■ **Activity**
Retype exactly the span of lines below from the one with "借地・駐車場 (485, 882)" through the one with "Se connecter (832, 2557)". Do not include pictures.

+--

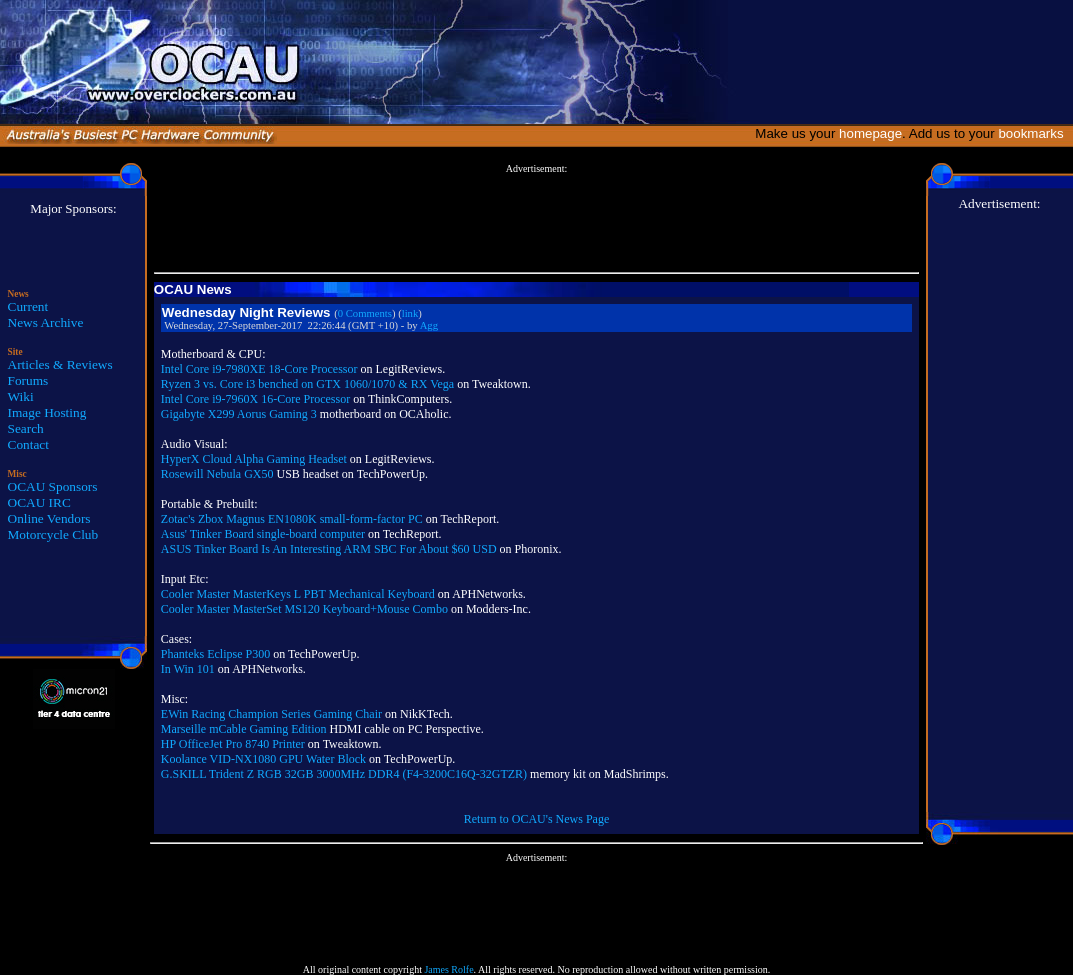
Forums (28, 380)
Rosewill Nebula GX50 (217, 474)
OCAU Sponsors (53, 486)
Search (26, 428)
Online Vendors (49, 518)
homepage (870, 133)
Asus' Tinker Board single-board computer (263, 534)
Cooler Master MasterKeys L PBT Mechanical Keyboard (298, 594)
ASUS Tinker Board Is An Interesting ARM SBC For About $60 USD (329, 549)
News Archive (46, 322)
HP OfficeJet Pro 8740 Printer (233, 744)
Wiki (21, 396)
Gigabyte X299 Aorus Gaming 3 (239, 414)
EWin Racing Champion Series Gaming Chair (271, 714)
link (410, 313)
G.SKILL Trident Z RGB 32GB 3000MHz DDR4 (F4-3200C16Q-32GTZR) (344, 774)
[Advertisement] (536, 219)
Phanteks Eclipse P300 (215, 654)
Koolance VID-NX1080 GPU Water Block (263, 759)
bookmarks (1034, 133)
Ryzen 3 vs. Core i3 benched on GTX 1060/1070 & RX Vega (307, 384)
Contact (28, 444)
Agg (429, 325)
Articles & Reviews (60, 364)
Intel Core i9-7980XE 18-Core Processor (259, 369)
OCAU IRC (39, 502)
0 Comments (365, 313)
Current (28, 306)
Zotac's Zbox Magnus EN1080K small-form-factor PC (292, 519)
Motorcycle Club (53, 534)
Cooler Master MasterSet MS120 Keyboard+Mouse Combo (304, 609)
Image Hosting (47, 412)
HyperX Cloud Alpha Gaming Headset (254, 459)
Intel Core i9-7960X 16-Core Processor (255, 399)
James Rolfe (448, 969)
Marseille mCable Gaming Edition (244, 729)
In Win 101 (188, 669)
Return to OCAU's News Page (536, 819)
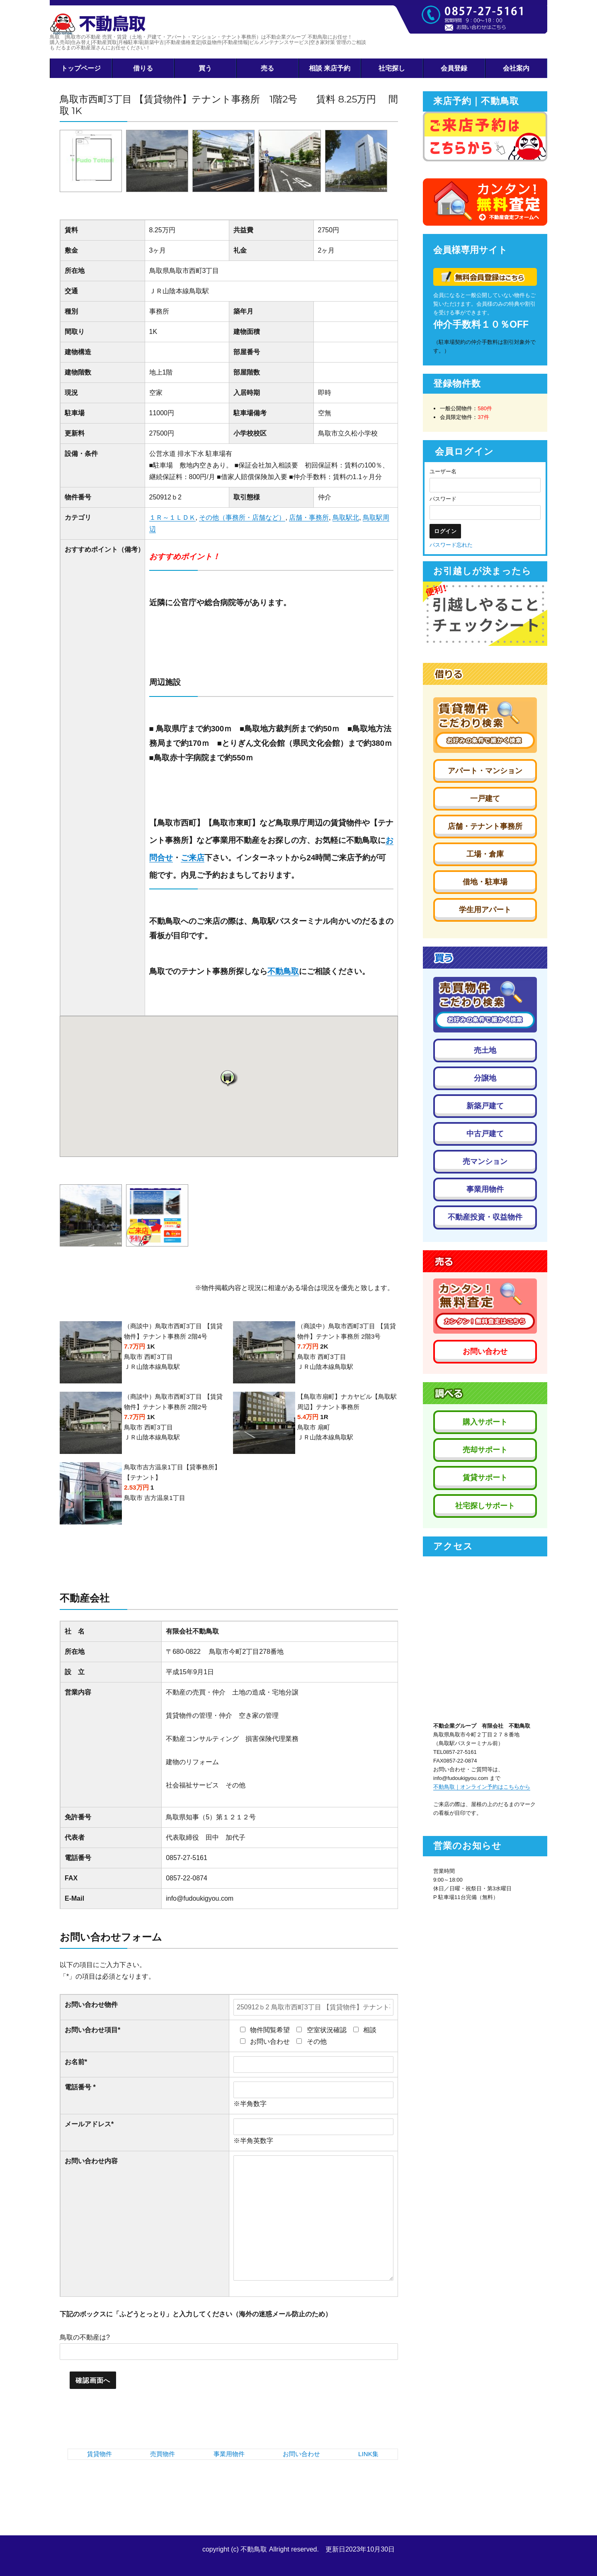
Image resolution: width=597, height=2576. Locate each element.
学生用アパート (485, 910)
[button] (229, 1077)
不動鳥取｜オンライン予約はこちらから (481, 1787)
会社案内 (516, 68)
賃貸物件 (99, 2453)
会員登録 (454, 68)
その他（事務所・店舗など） (242, 517)
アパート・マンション (485, 771)
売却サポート (485, 1450)
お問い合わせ (301, 2453)
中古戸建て (485, 1134)
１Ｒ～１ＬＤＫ (172, 517)
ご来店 (192, 857)
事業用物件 (229, 2453)
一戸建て (485, 798)
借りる (143, 68)
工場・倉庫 (485, 854)
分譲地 (485, 1078)
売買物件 (162, 2453)
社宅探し (392, 68)
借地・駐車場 (485, 882)
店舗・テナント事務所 (485, 826)
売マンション (485, 1161)
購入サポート (485, 1422)
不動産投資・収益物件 (485, 1217)
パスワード (443, 499)
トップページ (81, 68)
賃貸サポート (485, 1477)
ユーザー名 (443, 471)
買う (205, 68)
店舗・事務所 (309, 517)
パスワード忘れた (451, 545)
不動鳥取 (283, 971)
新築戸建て (485, 1106)
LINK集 (368, 2453)
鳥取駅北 (345, 517)
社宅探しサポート (485, 1506)
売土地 (485, 1050)
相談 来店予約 (330, 68)
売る (267, 68)
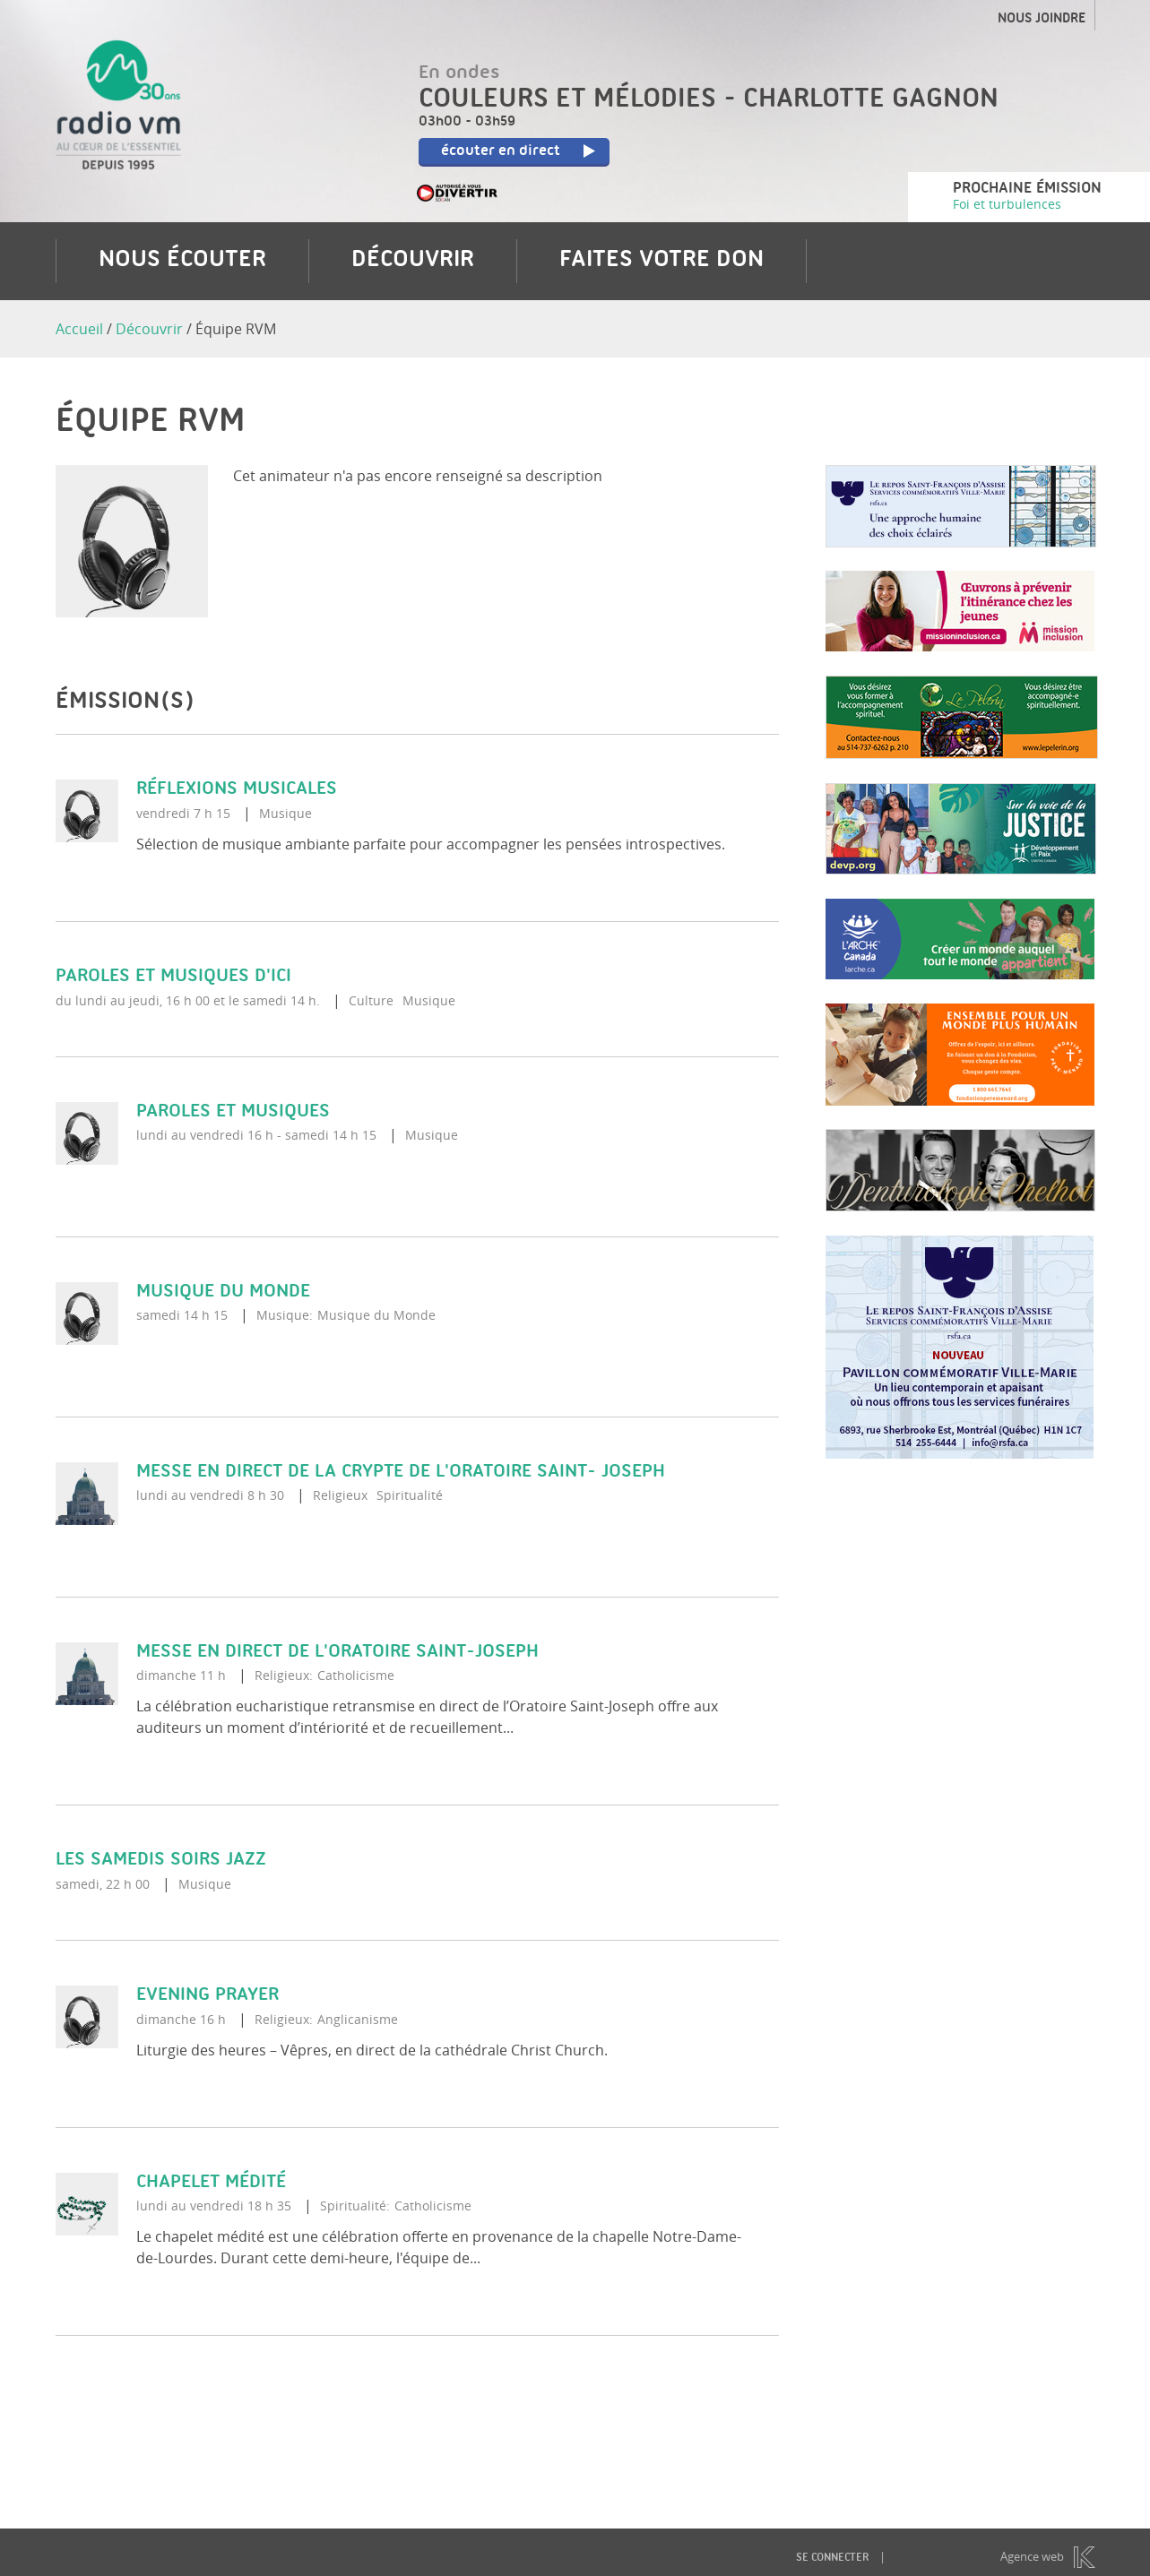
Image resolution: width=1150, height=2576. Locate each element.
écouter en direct (522, 152)
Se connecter (832, 2557)
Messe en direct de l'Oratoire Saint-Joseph (337, 1652)
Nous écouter (182, 260)
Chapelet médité (211, 2182)
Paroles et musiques (233, 1111)
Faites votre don (661, 260)
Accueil (79, 329)
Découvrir (412, 260)
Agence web (1032, 2555)
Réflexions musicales (236, 790)
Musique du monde (223, 1291)
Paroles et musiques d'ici (173, 976)
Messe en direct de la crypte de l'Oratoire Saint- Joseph (400, 1471)
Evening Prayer (207, 1995)
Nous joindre (1041, 20)
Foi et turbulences (1007, 203)
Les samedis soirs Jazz (161, 1860)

+--

■ **Answer to the problem**
借地・駐車場 (485, 882)
店舗・テナント事務所 (485, 826)
売マンション (485, 1161)
購入サポート (485, 1422)
不動産投資・収益物件 (485, 1217)
パスワード (443, 499)
トップページ (81, 68)
賃貸サポート (485, 1477)
ユーザー名 (443, 471)
買う (205, 68)
店舗・事務所 (309, 517)
パスワード忘れた (451, 545)
不動鳥取 (283, 971)
新築戸建て (485, 1106)
LINK集 (368, 2453)
鳥取駅北 (345, 517)
社宅探しサポート (485, 1506)
売土地 (485, 1050)
相談 来店予約 (330, 68)
売る (267, 68)
Image resolution: width=1150, height=2576. Locate each element.
écouter en direct (522, 152)
Se connecter (832, 2557)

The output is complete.